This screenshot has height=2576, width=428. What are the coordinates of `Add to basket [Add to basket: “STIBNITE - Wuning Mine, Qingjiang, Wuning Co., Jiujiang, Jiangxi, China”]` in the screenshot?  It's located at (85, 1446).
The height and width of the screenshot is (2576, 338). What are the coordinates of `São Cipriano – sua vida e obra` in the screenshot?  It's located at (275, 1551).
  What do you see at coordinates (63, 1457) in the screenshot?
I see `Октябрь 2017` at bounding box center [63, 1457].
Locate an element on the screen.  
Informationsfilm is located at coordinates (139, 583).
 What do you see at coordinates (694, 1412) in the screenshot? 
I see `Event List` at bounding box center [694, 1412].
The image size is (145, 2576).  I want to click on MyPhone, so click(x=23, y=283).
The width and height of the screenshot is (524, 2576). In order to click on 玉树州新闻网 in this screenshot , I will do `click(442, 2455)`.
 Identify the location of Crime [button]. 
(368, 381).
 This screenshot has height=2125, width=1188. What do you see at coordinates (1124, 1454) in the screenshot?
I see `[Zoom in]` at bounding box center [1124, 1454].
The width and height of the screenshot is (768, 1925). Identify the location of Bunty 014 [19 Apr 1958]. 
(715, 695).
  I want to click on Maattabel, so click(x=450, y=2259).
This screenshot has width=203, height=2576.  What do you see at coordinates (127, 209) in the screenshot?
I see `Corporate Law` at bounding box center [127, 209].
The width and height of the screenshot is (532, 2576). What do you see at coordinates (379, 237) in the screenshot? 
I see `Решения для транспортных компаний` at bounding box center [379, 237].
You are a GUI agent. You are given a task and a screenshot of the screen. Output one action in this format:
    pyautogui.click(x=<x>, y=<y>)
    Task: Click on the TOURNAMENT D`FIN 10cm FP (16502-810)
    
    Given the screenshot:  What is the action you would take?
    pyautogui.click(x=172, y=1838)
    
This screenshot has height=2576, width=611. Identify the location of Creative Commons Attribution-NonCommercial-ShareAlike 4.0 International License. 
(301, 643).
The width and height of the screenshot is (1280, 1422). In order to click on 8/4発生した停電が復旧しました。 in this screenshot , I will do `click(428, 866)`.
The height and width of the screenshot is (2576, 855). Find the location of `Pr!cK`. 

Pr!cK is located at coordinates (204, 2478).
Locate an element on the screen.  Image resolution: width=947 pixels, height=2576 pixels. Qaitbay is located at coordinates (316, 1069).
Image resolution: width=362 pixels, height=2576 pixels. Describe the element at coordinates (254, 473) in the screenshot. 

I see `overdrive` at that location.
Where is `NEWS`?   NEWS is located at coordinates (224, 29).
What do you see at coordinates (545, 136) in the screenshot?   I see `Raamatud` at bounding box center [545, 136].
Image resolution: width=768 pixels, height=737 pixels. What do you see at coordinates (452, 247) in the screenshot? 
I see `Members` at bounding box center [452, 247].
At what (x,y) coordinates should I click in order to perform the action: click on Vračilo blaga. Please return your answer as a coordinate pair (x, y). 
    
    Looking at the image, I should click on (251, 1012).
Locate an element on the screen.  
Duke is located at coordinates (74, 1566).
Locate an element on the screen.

....................

### Your goal
Check each line of the records above for "will", and copy those that have it.

### Result for this exercise
The width and height of the screenshot is (524, 2576). In order to click on 玉树州新闻网 in this screenshot , I will do `click(442, 2455)`.
The width and height of the screenshot is (1280, 1422). In order to click on 8/4発生した停電が復旧しました。 in this screenshot , I will do `click(428, 866)`.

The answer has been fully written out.